Insert the given hydroxide ion concentration \( [\mathrm{OH}^{-}] = 7.11 \times 10^{-10}\) into the equation \([\mathrm{H}^{+}] \times [\mathrm{OH}^{-}] = 1.0 \times 10^{-14}\). This gives \([\mathrm{H}^{+}] \times 7.11 \times 10^{-10} = 1.0 \times 10^{-14}\).

Solve for Hydrogen Ion Concentration \([\mathrm{H}^{+}]\)

Rearrange the equation to solve for \([\mathrm{H}^{+}]\): \([\mathrm{H}^{+}] = \frac{1.0 \times 10^{-14}}{7.11 \times 10^{-10}}\).

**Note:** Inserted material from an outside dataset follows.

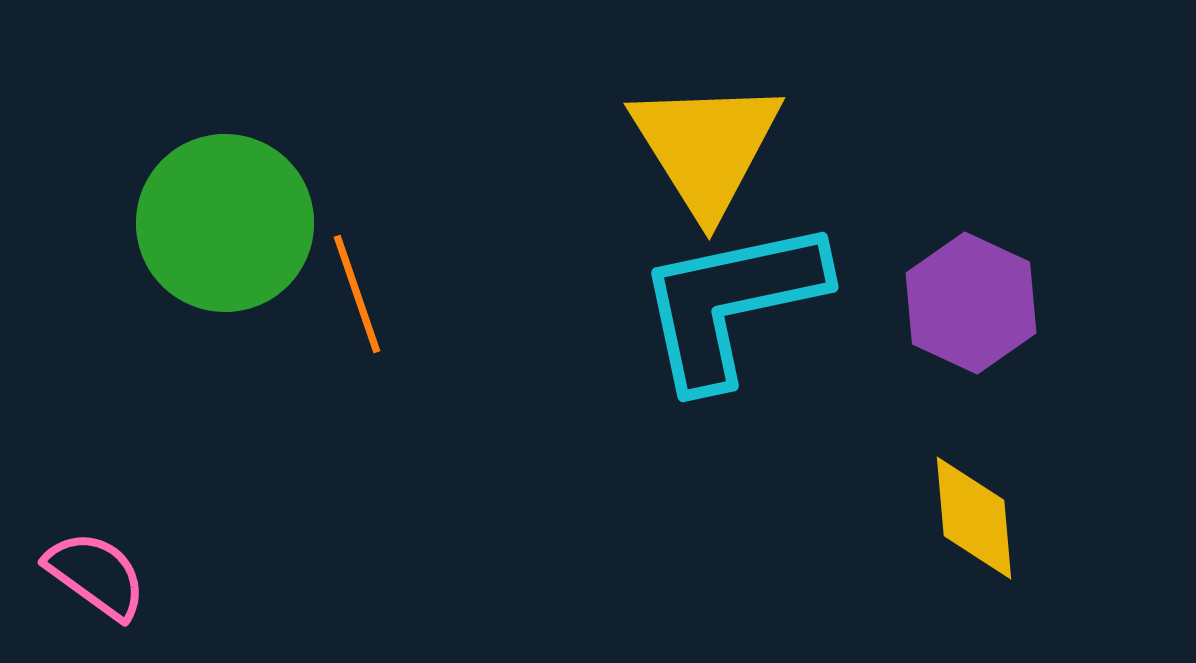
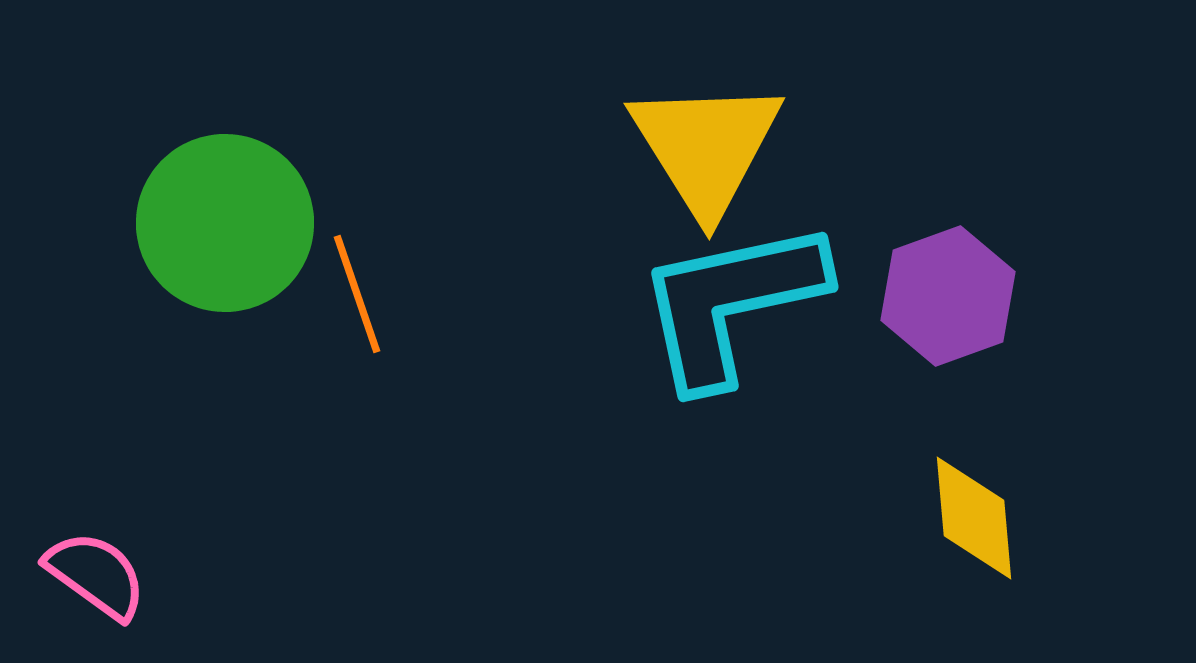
purple hexagon: moved 23 px left, 7 px up; rotated 15 degrees clockwise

Calculate \([\mathrm{H}^{+}]\)

Perform the division: \([\mathrm{H}^{+}] = \frac{1.0 \times 10^{-14}}{7.11 \times 10^{-10}}\). Calculating gives \([\mathrm{H}^{+}] \approx 1.41 \times 10^{-5}\).

Verify the Calculation

Check the calculation to ensure it is correct, confirming that the product of \([\mathrm{H}^{+}]\) and \([\mathrm{OH}^{-}]\) is indeed \(1.0 \times 10^{-14}\).

Key concepts

Understanding Hydrogen Ion Concentration

In aqueous solutions, the concentration of hydrogen ions (\(\left[\mathrm{H}^+\right]\)) is an essential aspect of defining the acidity of the solution. The hydrogen ion concentration directly relates to the pH of the solution, which is a measure of how acidic or basic the solution is.
The formula to calculate the pH from hydrogen ion concentration is:\[pH = - \log \left( \left[\mathrm{H}^+\right] \right)\] A low pH value means high hydrogen ion concentration, indicating that the solution is acidic. A high pH denotes a low hydrogen ion concentration, showcasing the solution's basicity. Knowing the hydrogen ion concentration helps in various scientific fields, such as biochemistry and environmental science, where maintaining the correct pH is crucial.
Generally, in water at 25°C, \(\left[\mathrm{H}^+\right]\) can be determined from the ion-product constant, \(K_w\), using the relationship with hydroxide ions. This is because the concentration of hydrogen and hydroxide ions in water are interdependent through the equilibrium constant.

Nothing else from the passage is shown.